■ **Task directions**
Nothing but the lines from the top of the data to the line holding "aus unserer Xbow-TB Serie ( die" should be printed, word for word and both ends included; leave the pictures out.

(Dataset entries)
__________________________________________________

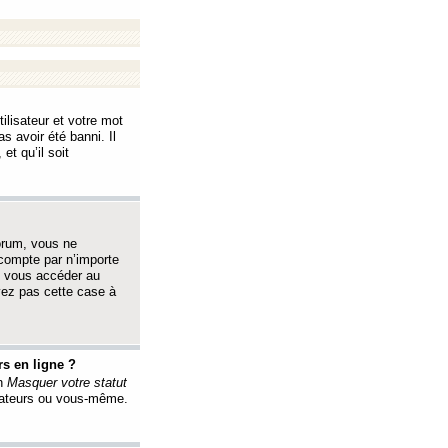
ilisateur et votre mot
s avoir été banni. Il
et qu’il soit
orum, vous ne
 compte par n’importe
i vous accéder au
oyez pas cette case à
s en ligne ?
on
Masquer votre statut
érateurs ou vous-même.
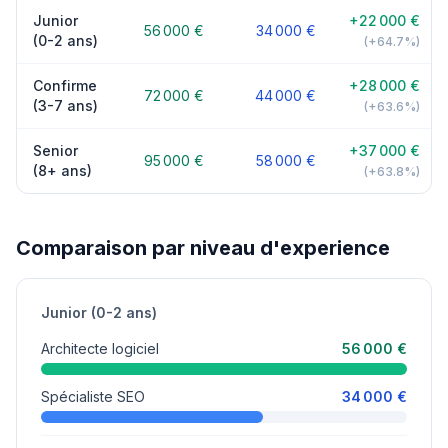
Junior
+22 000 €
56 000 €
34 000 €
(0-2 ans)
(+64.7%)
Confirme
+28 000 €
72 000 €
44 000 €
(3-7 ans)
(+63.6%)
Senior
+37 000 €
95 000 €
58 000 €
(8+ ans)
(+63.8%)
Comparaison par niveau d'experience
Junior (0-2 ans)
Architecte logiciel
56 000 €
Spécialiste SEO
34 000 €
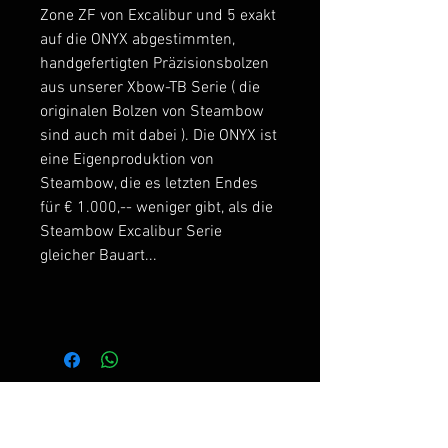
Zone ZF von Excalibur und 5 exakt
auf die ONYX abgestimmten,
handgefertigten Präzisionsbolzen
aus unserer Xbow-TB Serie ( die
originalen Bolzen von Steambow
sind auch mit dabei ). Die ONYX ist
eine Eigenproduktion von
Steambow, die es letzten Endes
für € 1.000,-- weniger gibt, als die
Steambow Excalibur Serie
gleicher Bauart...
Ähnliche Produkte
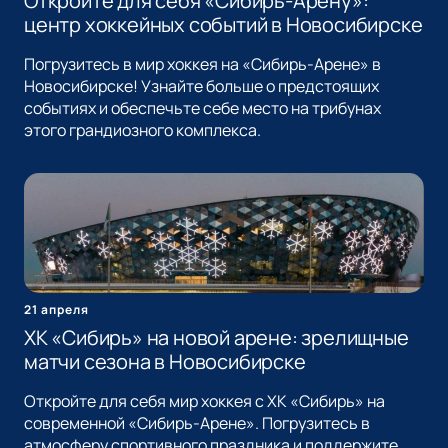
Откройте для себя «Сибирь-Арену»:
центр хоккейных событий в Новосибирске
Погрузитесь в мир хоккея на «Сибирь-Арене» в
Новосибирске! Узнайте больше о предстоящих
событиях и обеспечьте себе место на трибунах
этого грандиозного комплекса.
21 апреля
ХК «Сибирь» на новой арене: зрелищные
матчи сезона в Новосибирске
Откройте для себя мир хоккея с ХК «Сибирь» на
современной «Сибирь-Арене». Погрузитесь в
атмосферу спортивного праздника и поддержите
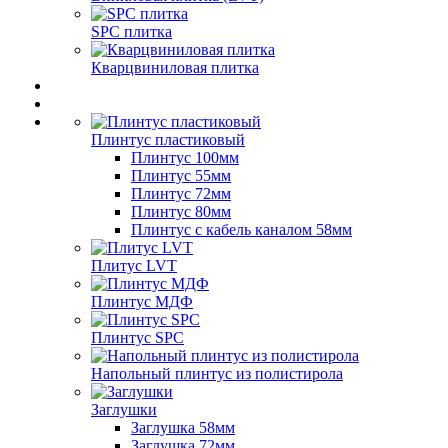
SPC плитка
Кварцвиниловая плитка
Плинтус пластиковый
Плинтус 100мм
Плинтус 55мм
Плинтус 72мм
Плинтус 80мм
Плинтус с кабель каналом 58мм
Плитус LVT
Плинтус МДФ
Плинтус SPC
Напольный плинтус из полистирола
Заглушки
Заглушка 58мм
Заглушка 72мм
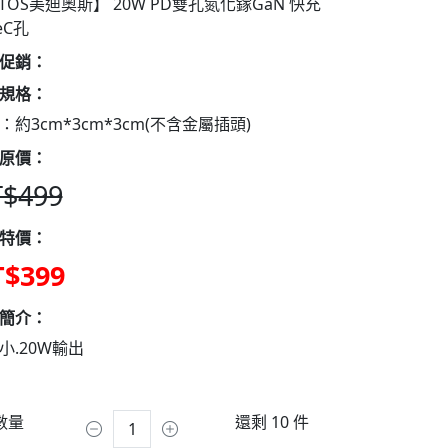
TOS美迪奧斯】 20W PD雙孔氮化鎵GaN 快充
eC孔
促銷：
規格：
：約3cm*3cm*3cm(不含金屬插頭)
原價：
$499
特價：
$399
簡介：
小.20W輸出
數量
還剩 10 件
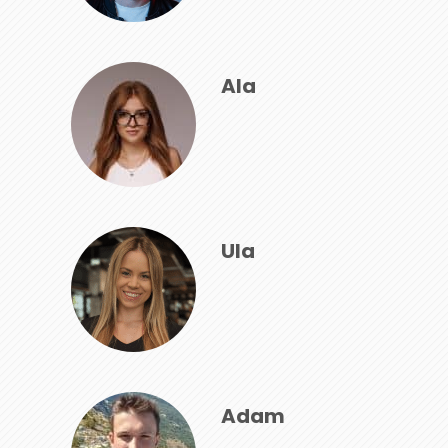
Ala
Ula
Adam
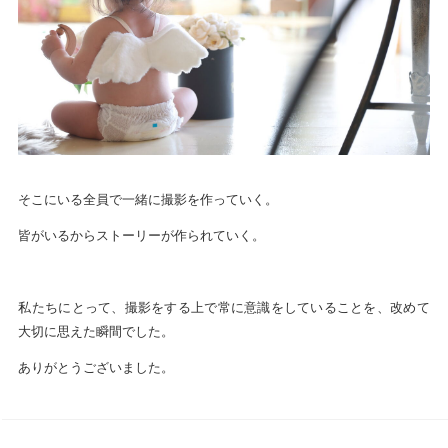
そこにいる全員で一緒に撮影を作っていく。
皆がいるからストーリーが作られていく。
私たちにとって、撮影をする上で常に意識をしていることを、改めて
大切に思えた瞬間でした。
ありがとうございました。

__________________________________________________

■ **Result of this exercise**
ilisateur et votre mot
s avoir été banni. Il
et qu’il soit
orum, vous ne
 compte par n’importe
i vous accéder au
oyez pas cette case à
s en ligne ?
on
Masquer votre statut
érateurs ou vous-même.
Junior
+22 000 €
56 000 €
34 000 €
(0-2 ans)
(+64.7%)
Confirme
+28 000 €
72 000 €
44 000 €
(3-7 ans)
(+63.6%)
Senior
+37 000 €
95 000 €
58 000 €
(8+ ans)
(+63.8%)
Comparaison par niveau d'experience
Junior (0-2 ans)
Architecte logiciel
56 000 €
Spécialiste SEO
34 000 €
Zone ZF von Excalibur und 5 exakt
auf die ONYX abgestimmten,
handgefertigten Präzisionsbolzen
aus unserer Xbow-TB Serie ( die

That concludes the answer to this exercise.